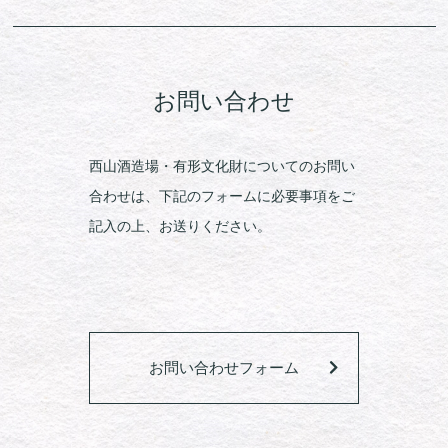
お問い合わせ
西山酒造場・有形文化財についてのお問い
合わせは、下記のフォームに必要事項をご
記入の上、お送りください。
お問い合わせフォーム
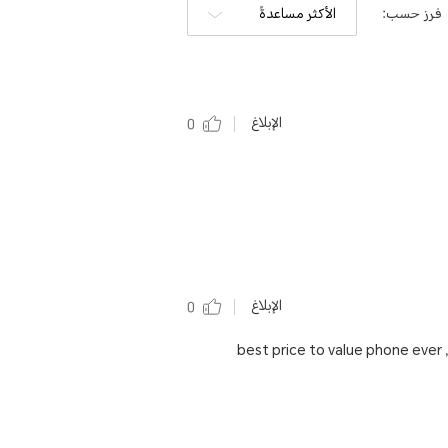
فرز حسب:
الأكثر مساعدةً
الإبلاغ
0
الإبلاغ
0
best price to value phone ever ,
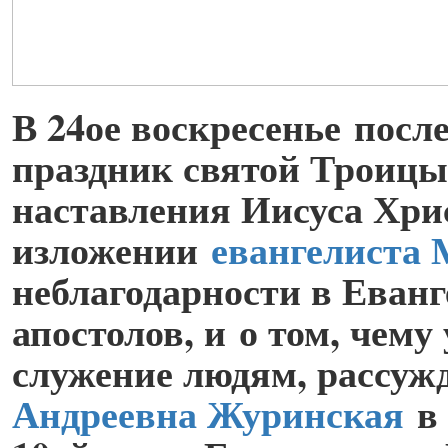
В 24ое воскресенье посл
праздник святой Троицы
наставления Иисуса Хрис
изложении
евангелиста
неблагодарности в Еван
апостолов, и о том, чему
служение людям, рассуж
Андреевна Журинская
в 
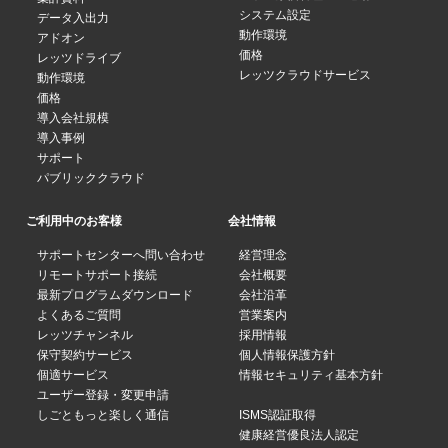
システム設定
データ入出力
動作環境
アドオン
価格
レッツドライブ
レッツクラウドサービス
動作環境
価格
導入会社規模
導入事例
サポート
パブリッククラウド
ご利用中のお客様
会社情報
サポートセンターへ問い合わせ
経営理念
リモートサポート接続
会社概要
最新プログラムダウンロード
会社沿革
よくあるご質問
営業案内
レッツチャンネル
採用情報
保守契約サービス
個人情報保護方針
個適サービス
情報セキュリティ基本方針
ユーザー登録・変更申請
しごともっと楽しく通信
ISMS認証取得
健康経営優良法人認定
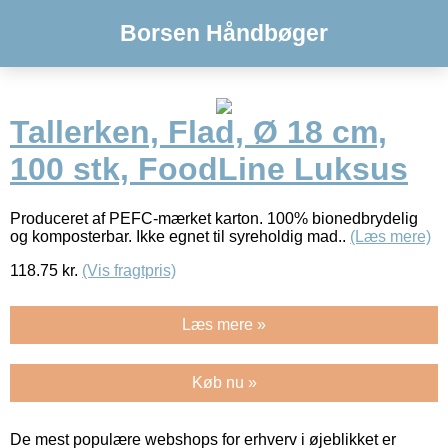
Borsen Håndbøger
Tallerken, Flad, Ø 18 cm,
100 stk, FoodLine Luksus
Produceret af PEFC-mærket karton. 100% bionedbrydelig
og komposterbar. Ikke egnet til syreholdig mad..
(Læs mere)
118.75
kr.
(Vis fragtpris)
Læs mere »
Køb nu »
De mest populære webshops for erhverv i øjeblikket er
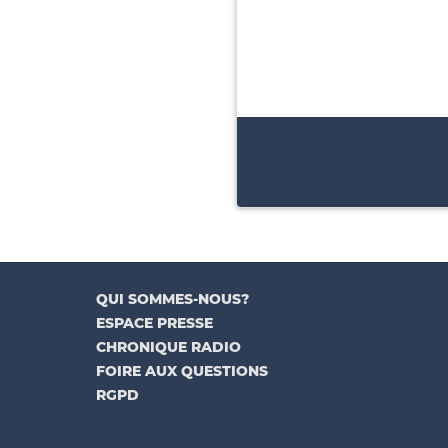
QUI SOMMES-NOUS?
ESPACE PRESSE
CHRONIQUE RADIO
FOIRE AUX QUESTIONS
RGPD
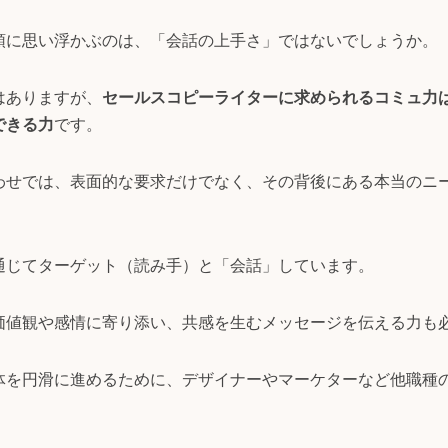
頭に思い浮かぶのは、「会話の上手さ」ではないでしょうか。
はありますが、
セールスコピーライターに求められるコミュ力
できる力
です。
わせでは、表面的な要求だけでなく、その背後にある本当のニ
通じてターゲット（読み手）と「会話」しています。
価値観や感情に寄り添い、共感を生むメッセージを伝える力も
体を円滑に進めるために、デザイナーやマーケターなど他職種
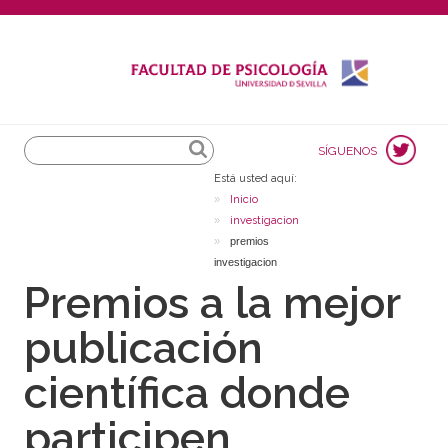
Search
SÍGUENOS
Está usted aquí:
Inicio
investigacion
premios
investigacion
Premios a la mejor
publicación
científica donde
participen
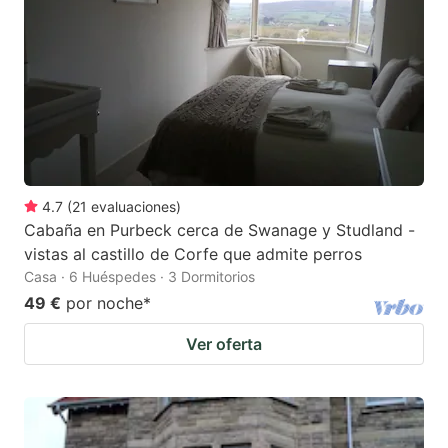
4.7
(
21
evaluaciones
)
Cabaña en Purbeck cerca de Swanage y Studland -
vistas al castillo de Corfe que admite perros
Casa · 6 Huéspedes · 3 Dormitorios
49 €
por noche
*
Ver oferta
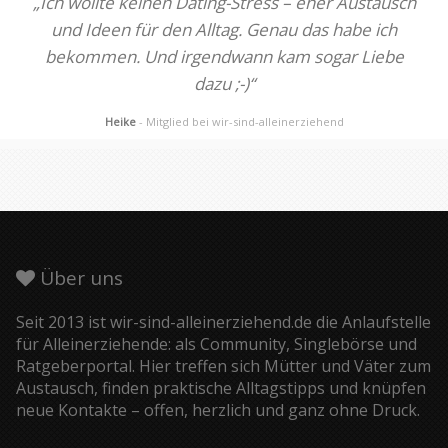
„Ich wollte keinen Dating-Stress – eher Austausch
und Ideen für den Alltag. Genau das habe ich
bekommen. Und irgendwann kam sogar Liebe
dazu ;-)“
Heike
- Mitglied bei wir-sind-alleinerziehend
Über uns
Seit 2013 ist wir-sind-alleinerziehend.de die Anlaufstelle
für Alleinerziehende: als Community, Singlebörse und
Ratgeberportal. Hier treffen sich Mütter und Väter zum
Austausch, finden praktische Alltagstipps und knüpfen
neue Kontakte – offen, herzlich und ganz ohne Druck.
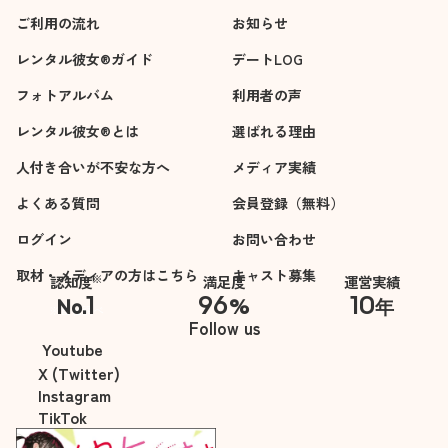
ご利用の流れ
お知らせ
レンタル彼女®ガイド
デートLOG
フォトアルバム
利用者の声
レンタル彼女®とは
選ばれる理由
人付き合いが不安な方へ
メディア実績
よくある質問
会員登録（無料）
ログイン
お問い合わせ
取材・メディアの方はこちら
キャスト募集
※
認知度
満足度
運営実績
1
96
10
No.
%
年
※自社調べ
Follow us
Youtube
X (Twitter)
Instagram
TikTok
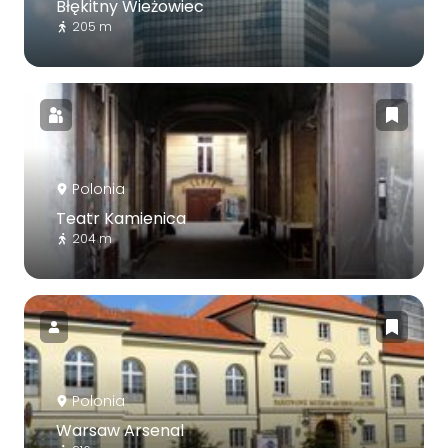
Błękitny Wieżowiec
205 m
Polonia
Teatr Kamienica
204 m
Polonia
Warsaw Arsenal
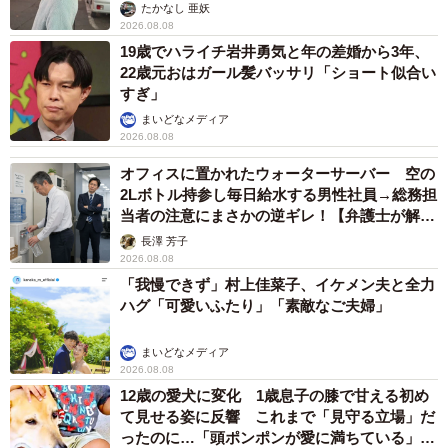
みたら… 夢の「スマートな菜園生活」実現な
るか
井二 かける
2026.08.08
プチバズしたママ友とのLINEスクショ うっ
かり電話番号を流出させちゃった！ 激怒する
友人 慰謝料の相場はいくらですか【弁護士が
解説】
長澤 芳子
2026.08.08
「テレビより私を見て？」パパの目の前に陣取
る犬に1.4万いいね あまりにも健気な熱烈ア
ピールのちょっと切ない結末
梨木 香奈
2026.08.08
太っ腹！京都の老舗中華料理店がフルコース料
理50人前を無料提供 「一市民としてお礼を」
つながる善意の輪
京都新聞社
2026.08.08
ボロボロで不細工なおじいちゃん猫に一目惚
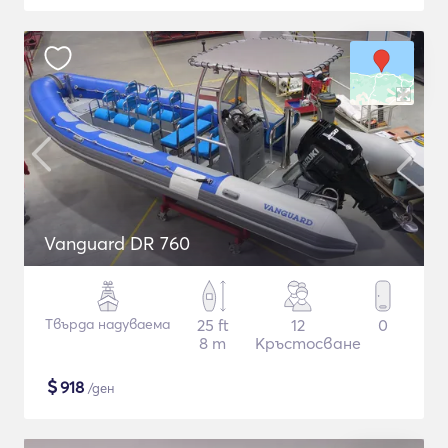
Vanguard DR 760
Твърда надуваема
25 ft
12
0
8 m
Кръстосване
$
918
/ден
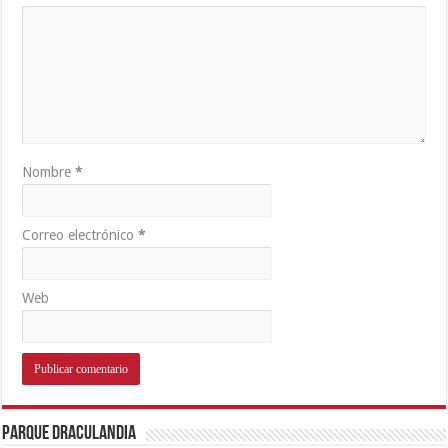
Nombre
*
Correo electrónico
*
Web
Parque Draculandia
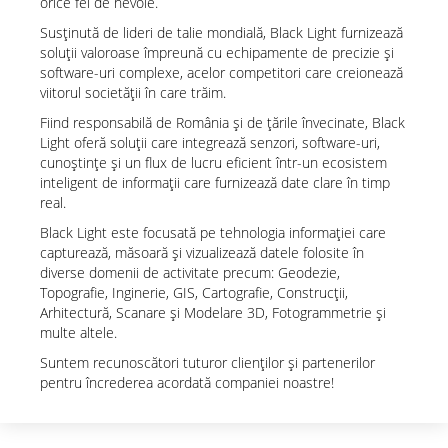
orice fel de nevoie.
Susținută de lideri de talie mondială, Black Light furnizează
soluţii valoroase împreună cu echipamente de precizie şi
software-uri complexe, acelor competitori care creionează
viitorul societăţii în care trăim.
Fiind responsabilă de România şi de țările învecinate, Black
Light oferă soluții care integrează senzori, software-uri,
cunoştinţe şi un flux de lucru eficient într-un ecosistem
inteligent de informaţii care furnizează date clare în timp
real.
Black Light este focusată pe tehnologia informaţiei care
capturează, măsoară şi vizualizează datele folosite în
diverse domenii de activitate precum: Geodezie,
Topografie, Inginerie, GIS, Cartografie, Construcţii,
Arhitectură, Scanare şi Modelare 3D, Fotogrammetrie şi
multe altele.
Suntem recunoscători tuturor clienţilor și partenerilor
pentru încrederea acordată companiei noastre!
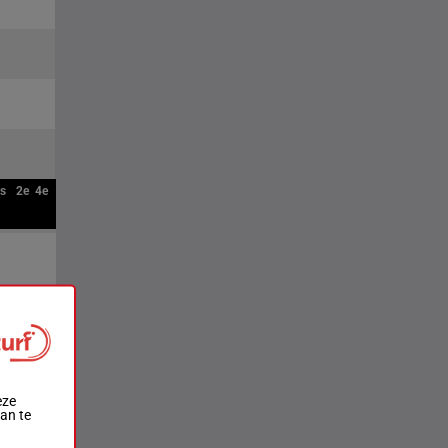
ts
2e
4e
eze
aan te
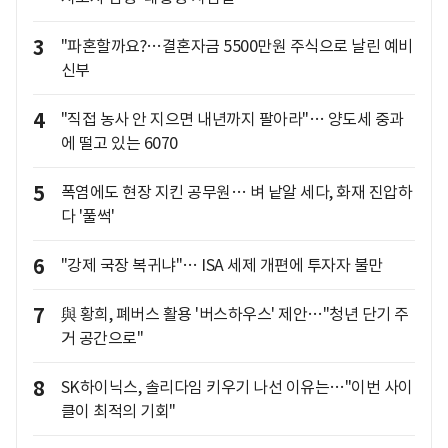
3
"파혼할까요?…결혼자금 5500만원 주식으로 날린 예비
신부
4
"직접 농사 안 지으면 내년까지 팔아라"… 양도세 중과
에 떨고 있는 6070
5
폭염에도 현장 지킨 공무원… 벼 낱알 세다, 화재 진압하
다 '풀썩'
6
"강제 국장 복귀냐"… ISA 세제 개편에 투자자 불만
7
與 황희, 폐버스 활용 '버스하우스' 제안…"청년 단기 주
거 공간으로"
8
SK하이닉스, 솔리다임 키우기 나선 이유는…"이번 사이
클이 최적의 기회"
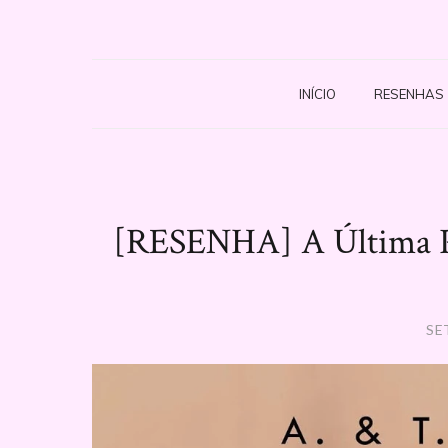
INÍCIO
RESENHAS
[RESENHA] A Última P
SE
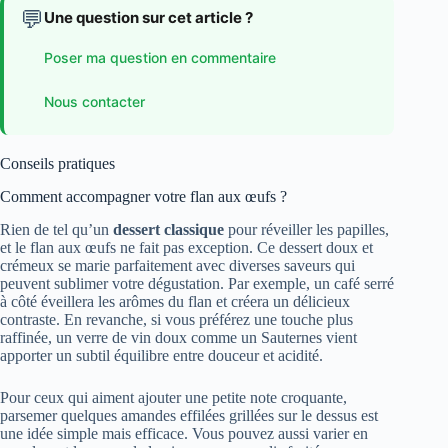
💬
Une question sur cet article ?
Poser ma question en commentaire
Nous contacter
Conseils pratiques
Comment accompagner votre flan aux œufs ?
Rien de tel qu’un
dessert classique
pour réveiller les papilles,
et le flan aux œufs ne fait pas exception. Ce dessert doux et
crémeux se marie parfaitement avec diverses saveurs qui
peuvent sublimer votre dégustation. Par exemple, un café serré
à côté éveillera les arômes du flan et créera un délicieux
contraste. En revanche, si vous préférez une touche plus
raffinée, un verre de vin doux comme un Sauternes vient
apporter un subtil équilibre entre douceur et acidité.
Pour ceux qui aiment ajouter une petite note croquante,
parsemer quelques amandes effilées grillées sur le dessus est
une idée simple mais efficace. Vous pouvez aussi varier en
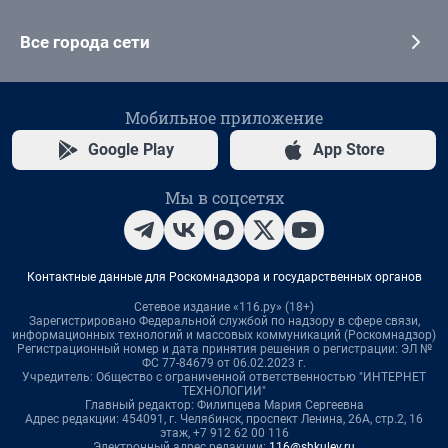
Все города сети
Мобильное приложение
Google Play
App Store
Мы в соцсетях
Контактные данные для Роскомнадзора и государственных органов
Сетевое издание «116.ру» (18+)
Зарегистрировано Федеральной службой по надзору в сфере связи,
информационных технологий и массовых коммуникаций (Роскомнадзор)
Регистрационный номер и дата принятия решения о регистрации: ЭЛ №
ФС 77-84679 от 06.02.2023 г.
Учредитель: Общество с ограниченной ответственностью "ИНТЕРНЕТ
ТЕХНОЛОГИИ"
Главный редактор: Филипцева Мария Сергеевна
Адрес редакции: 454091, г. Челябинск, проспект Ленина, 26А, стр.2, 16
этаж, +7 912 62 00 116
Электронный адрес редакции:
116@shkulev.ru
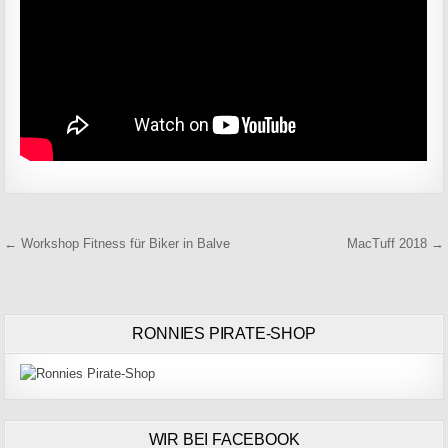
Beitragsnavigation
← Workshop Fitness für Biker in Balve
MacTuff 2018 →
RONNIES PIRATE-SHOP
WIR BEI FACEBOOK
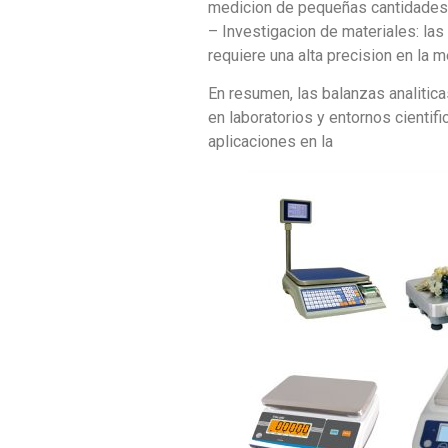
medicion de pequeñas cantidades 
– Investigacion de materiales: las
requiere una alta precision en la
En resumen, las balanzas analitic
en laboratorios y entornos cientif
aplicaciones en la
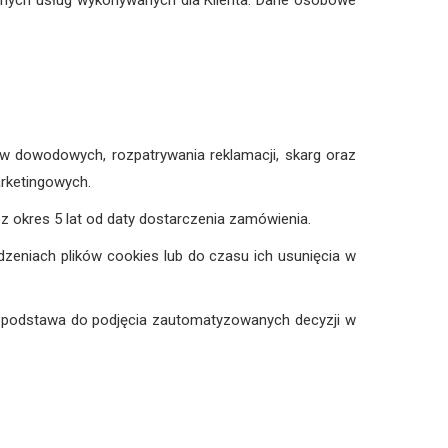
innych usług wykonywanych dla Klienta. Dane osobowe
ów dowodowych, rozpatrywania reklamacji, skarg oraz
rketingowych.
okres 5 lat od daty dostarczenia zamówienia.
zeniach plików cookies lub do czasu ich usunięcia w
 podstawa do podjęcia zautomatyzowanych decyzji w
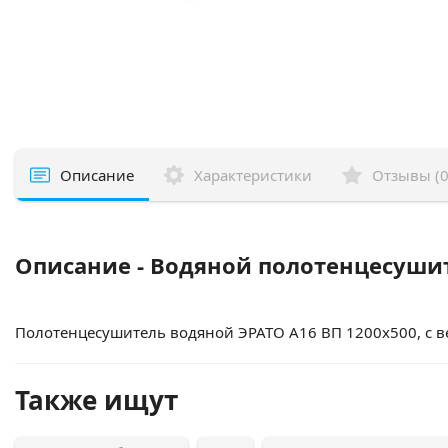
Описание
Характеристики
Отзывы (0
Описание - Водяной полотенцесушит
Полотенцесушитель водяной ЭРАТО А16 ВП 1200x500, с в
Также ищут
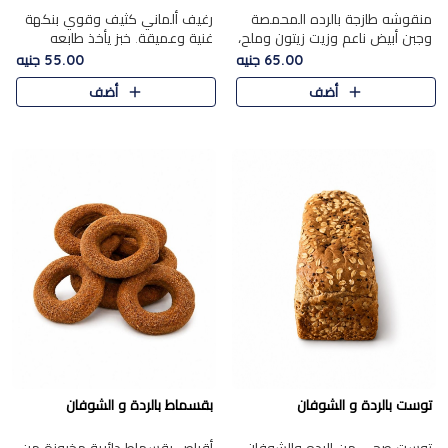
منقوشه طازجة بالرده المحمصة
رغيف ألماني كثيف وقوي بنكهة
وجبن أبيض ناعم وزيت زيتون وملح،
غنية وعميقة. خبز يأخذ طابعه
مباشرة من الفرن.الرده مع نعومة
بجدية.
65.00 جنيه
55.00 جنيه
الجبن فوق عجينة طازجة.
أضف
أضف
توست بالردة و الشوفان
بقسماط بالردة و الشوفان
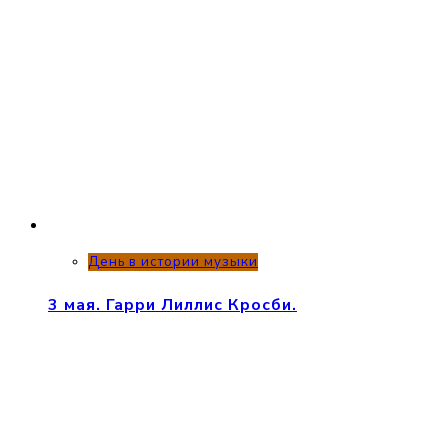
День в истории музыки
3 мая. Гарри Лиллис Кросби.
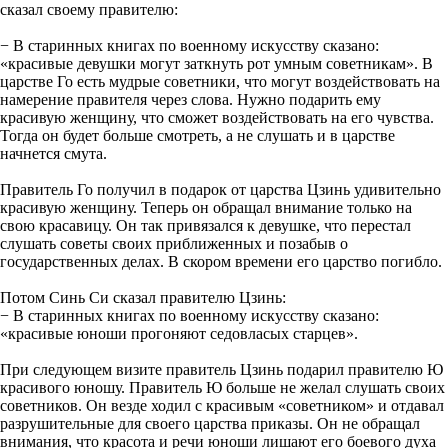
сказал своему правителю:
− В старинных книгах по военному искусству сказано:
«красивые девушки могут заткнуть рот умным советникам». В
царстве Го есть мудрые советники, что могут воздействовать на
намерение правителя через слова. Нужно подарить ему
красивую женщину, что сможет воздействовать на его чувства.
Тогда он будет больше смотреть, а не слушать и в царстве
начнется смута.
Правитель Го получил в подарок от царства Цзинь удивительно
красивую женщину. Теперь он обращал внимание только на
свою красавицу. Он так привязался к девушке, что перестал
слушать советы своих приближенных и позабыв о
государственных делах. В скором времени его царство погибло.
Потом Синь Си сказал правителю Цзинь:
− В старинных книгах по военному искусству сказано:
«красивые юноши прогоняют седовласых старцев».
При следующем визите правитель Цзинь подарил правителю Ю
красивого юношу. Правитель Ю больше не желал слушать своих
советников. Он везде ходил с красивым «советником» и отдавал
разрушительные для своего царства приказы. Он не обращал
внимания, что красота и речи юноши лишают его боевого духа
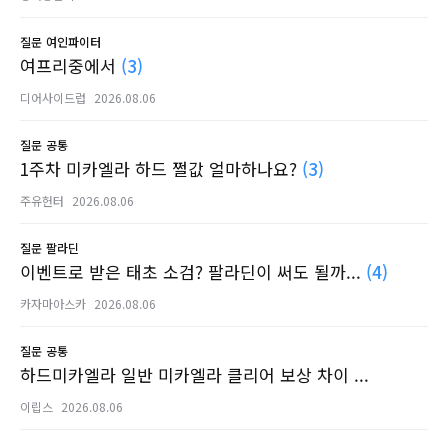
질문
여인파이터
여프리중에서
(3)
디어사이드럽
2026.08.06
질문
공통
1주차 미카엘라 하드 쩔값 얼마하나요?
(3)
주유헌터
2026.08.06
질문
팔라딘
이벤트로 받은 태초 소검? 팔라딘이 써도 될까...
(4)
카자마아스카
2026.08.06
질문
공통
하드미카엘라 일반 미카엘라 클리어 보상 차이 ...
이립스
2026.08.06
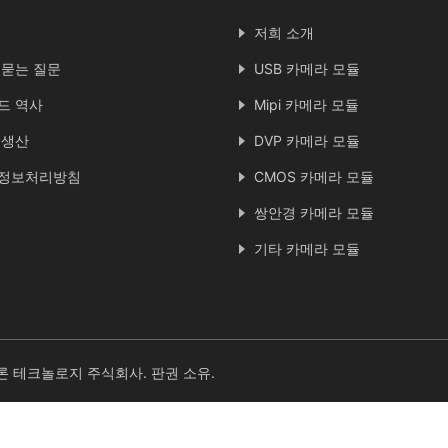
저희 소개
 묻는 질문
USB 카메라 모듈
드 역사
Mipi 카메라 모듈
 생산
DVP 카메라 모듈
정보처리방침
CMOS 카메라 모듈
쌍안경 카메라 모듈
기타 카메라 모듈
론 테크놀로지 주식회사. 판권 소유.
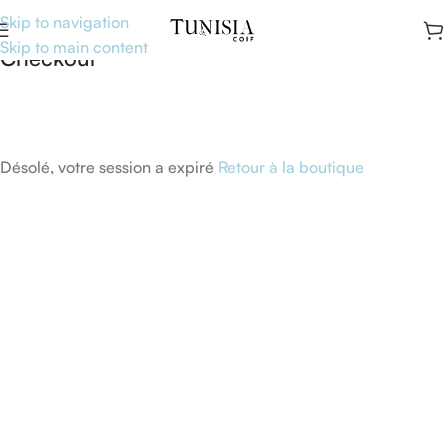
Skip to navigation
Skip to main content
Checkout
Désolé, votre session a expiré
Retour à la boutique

### WHAT TO DO
Using the records above, count the lines that hold the string "воздействовать", and give back only the result.

### RESULT OF THE TASK
2